## INFORMATION PROVIDED
····················

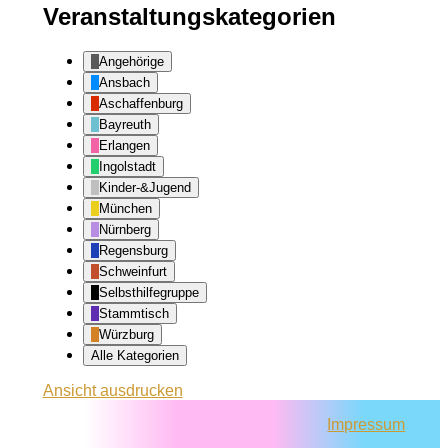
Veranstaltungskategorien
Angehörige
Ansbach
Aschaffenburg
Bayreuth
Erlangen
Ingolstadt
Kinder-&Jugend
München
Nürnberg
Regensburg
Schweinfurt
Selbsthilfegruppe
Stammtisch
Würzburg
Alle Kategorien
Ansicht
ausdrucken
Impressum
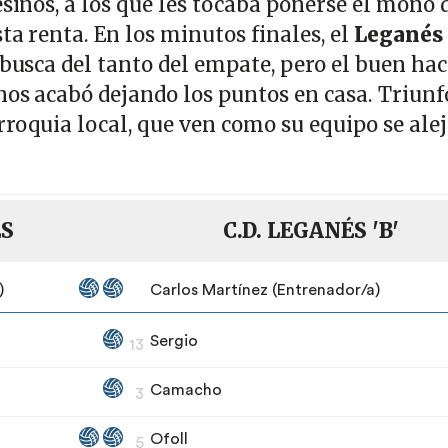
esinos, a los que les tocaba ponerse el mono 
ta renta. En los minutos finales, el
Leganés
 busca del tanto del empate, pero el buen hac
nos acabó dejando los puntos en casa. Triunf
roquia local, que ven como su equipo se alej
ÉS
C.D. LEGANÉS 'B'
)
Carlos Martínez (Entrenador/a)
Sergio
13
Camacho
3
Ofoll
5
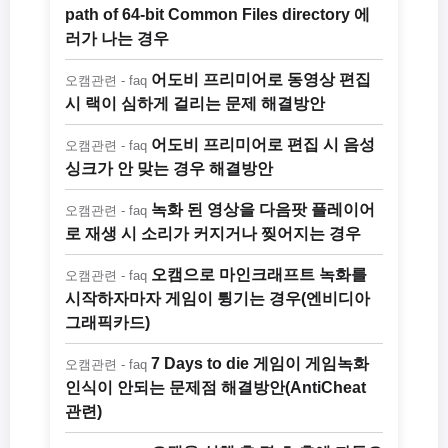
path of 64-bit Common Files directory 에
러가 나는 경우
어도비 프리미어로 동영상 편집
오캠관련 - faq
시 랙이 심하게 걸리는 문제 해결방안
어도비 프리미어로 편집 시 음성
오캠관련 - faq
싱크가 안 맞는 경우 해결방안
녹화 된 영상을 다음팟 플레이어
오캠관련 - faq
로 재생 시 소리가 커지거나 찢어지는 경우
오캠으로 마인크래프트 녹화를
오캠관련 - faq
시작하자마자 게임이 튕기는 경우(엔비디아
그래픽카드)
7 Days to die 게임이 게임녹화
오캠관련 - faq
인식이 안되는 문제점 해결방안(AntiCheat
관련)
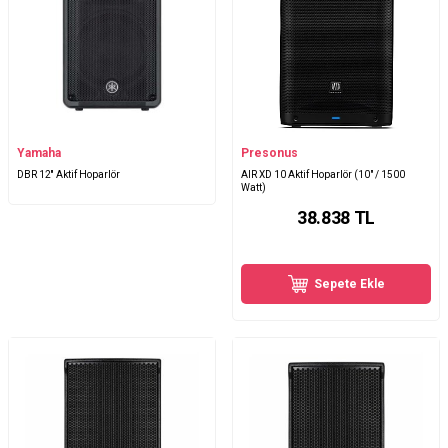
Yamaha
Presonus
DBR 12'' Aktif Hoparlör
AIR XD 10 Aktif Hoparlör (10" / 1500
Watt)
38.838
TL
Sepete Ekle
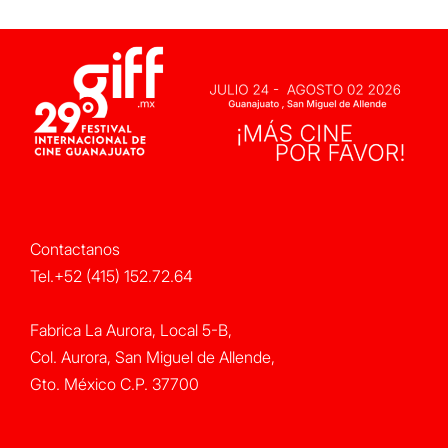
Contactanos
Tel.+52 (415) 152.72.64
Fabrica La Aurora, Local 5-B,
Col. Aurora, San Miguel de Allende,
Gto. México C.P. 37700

····················

## BRIEF
Only the lines from the one with "Tel.+52 (415) 152.72.64" to the end of the entries above belong in your answer. Retype them exactly.

## ANSWER TO THIS EXERCISE
Tel.+52 (415) 152.72.64
Fabrica La Aurora, Local 5-B,
Col. Aurora, San Miguel de Allende,
Gto. México C.P. 37700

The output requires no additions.